Park on health care: The revolution has just begun

2013_06_park U.S. CTO Todd Park delivering a keynote speech at the Health Datapalooza in Washington, D.C. (Photo: David Stegon/FedScoop)

U.S. Chief Technology Officer Todd Park on Tuesday gave an impassioned speech to America’s health care innovators, urging them to use newly released government data to fuel a revolution in the country’s health care.

With the liberation of government data, along with funding provided by the Recovery Act and the Affordable Care Act, Park said there has literally never been a better time in history to be an innovator or entrepreneur in the health care space as technology can work to save and improve lives, reduce costs and give patients more control over their own care.


“I can’t think of more important work for American innovation,” Park said in keynoting the second day of Health Datapalooza IV, held at the Omni Shoreham Hotel in Washington D.C. “It will be incredibly hard work, but as I’ve learned, things that are truly worthwhile are always difficult. I have every confidence that you will succeed, because I know to never bet against American innovators and entrepreneurs, especially those as full of heart, soul and power as you.”

Speaking before more than 2,000 attendees, who included a mix of federal and state government leaders, entrepreneurs, innovators and developers, Park laid out four key areas that are helping improve health care through technology.

  • The Affordable Care Act has helped to create a smarter health care system that focuses on quality and making fewer mistakes than before by rewarding health care organizations for proactive care that optimizes the innovative use of data. “These efforts reward the stitch in time,” Park said.
  • The Health and Human Services Department has led a number of open data health initiatives that aim to put information in machine-readable and patient-downloadable formats.
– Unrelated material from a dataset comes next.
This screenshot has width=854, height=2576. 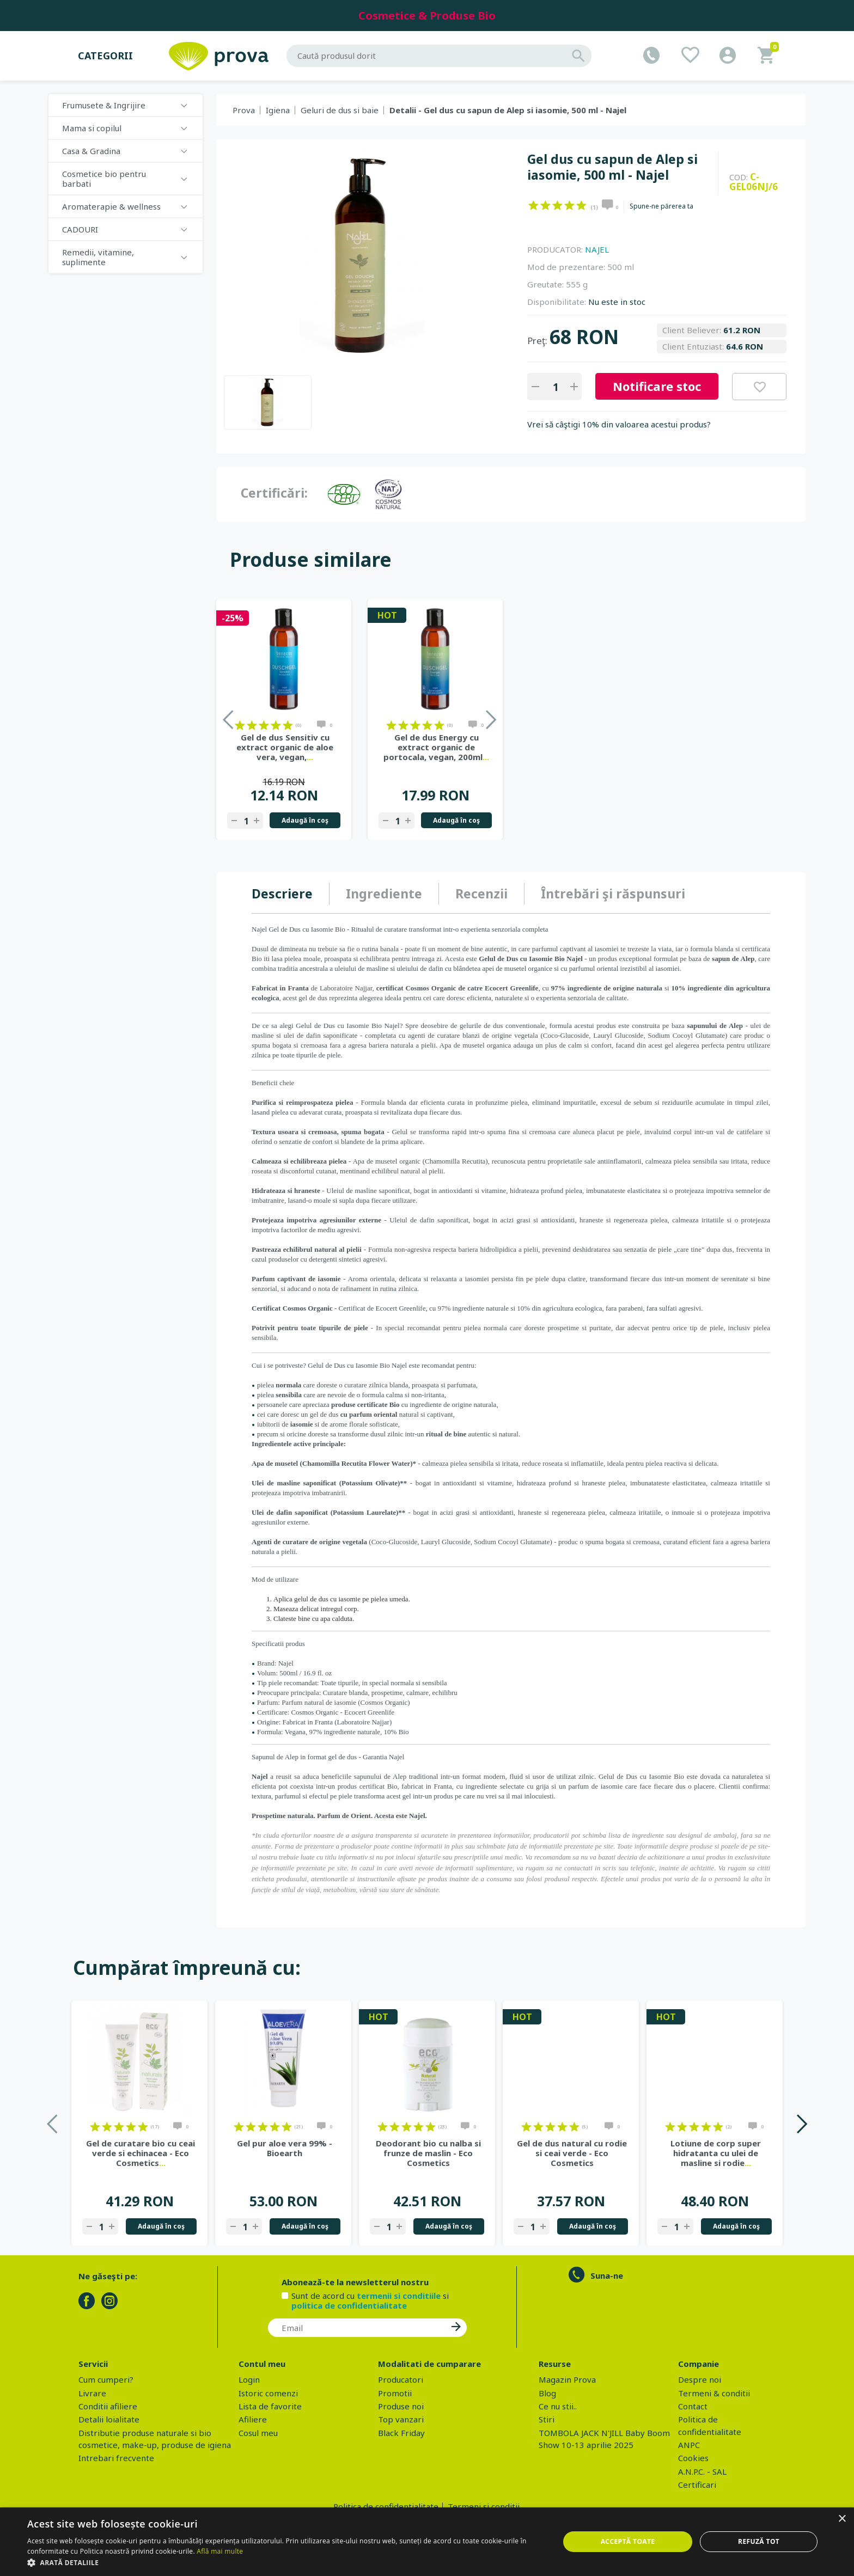 I want to click on Black Friday, so click(x=401, y=2432).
For example, Park said, the Centers for Medicare and Medicaid Services has created a new Office of Information Products and Data Analytics that is looking to push the envelope in open health care data.
  • Over the past five years, there has been a historic increase in the use of electronic health records as half of all eligible doctors and 80 percent of hospital use them, Park said. “The manila folders of old are turning into electrons,” he said.
  • This fall, the federal government will open its Health Insurance Marketplace that will give citizens and businesses different health care options and provide entrepreneurs and innovators with a variety of opportunities to use data in new and exciting ways.

Park added these efforts are just a starting point, as more opportunities are coming down the pike.
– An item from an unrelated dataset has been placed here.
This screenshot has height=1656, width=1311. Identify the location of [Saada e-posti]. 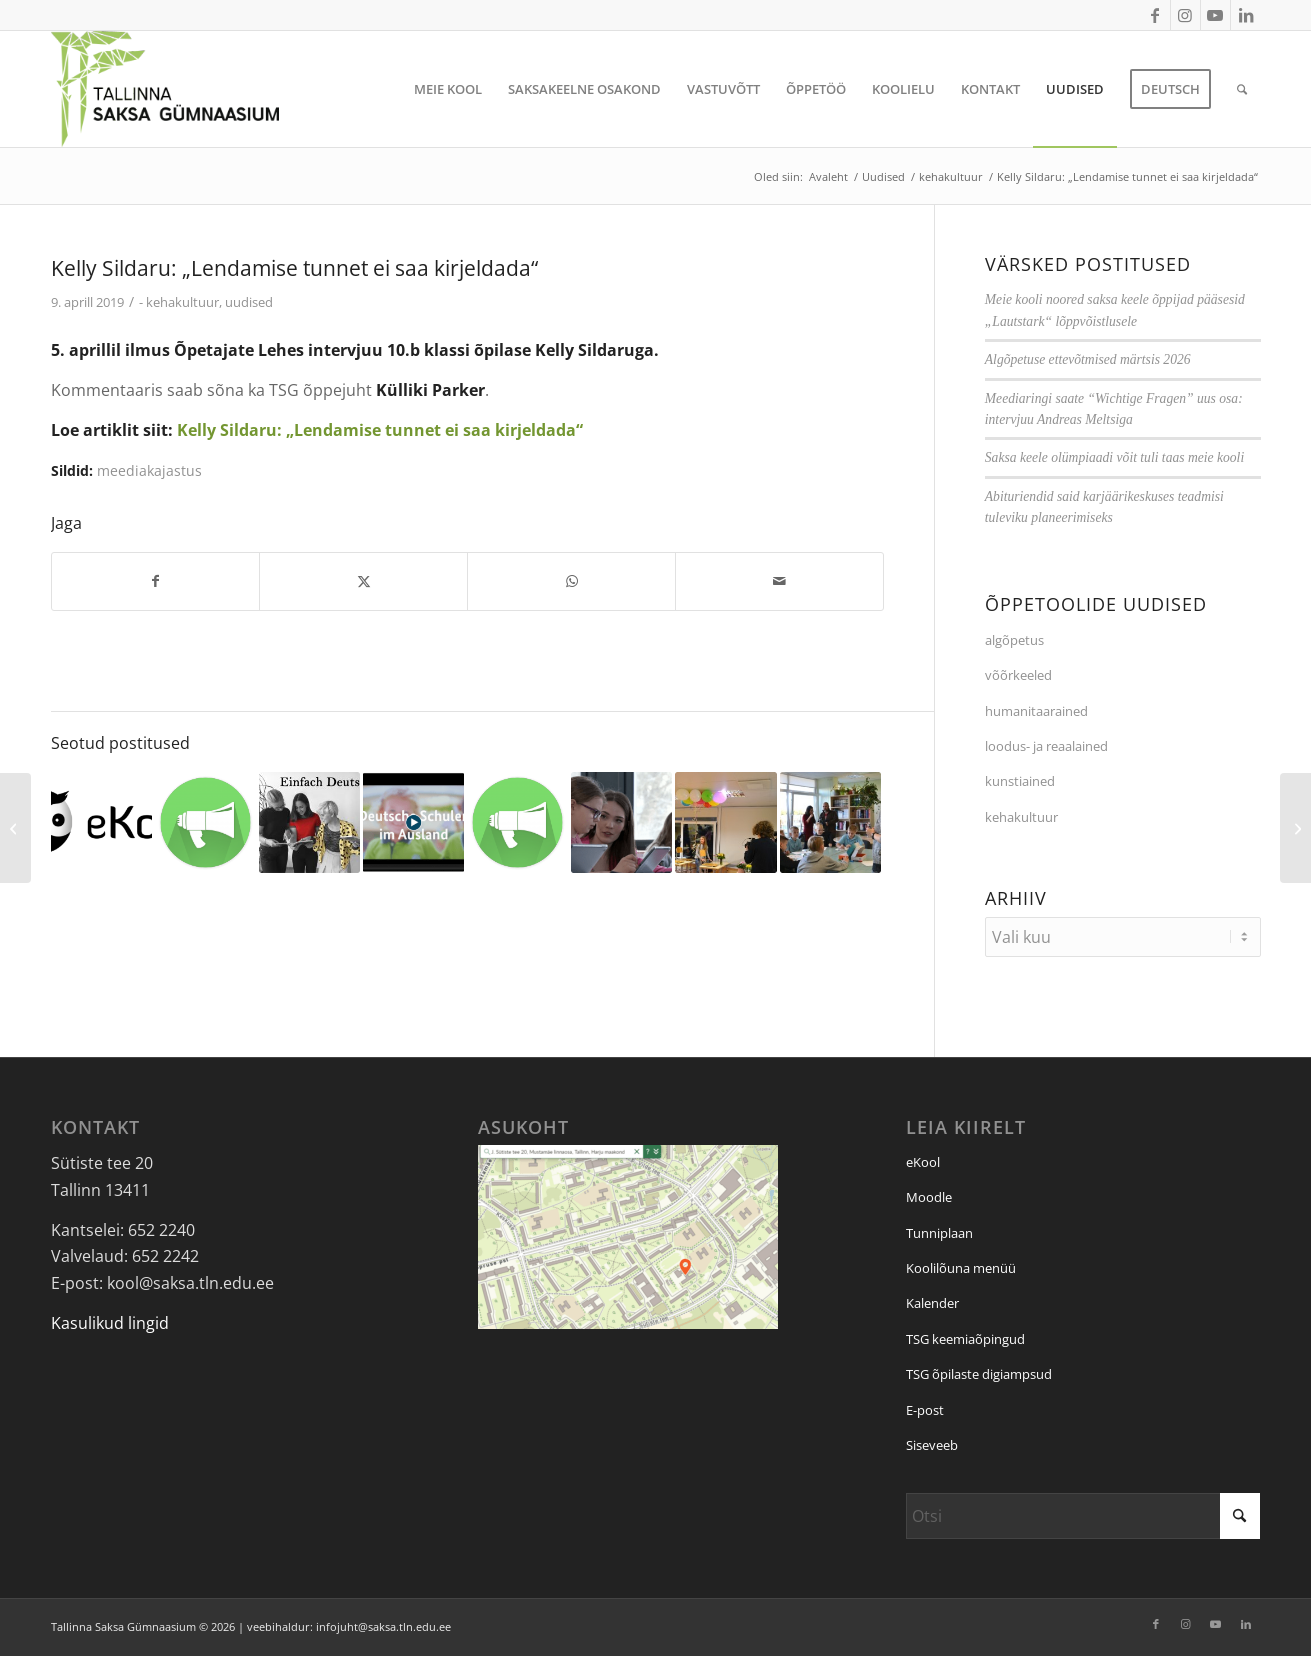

“The revolution is here, but this is just the beginning,” said Park, who was one of the founders of the Datapalooza three years ago when serving as CTO at HHS. Back then, the event featured about 45 participants. “Innovators are already doing amazing things, helping to create tools to allow people to take part in their own health care, along with creating jobs in the process, but there is still so much more to be done.”
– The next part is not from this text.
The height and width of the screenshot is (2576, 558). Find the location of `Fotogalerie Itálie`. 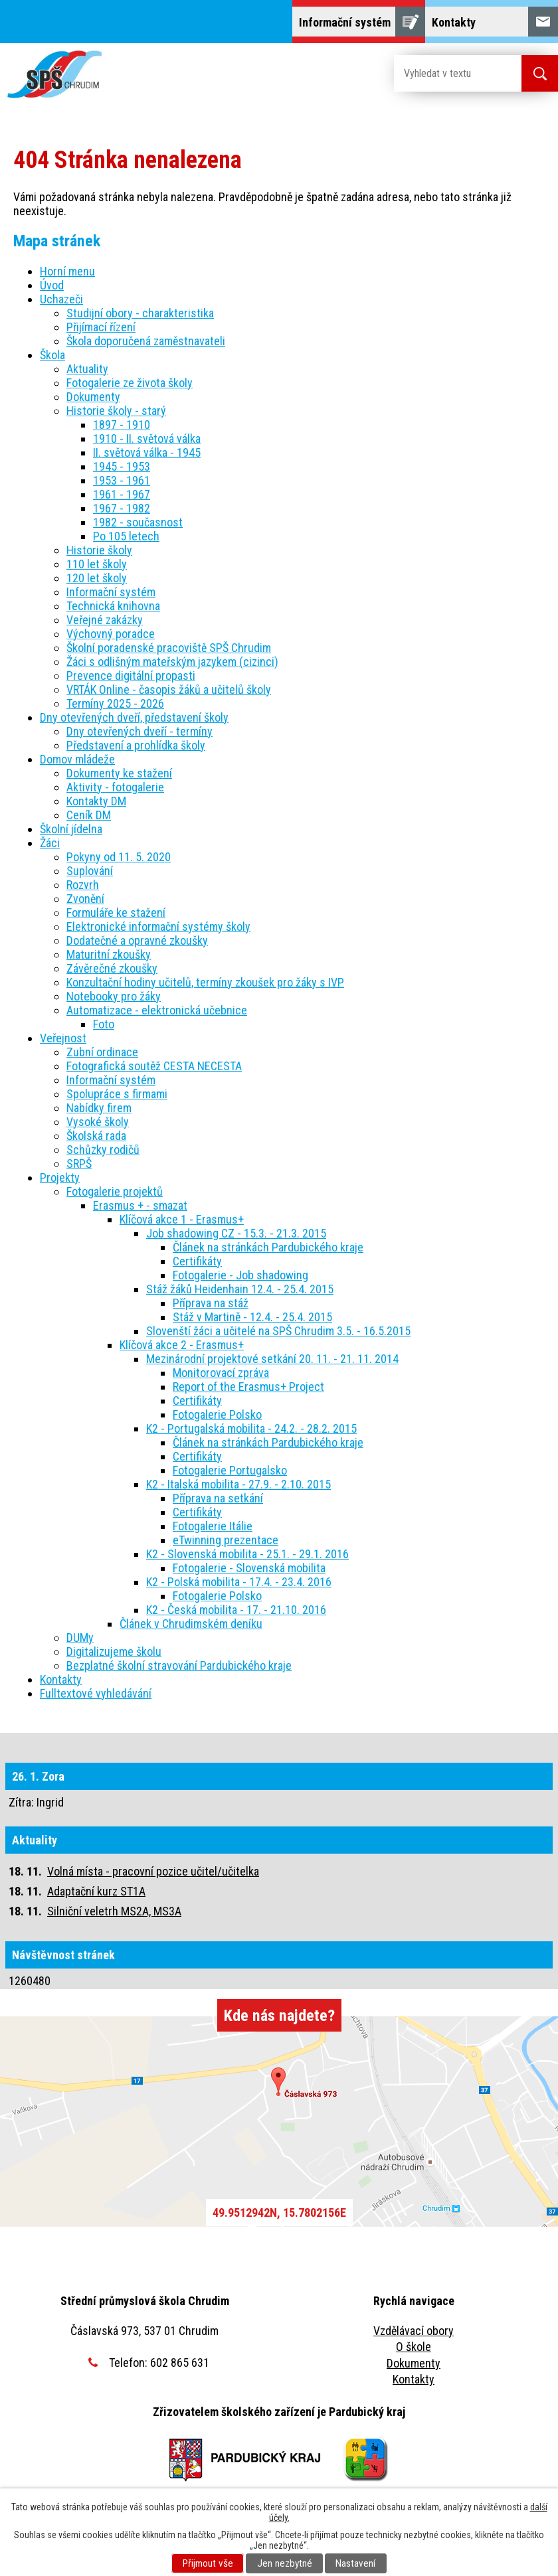 Fotogalerie Itálie is located at coordinates (212, 1526).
To push the development community, Park gave them three tasks going forward:

  • Help connect every American to high-quality, affordable health care by creating new offerings that use data and technology.
  • “Keep bringing your mojo to bear,” Park said, meaning keep looking for creative ways to use technology to improve the quality of care.
  • And finally, put patient data in the hands of patients. Park quoted Leonard Kish, a strategy consultant who works with health care technology companies, saying patient engagement is the “blockbuster drug of the 21st century,” and organizations need to continue to find ways to do that, either adopting the Blue Button+ protocol or creating a new ecosystem of apps and services.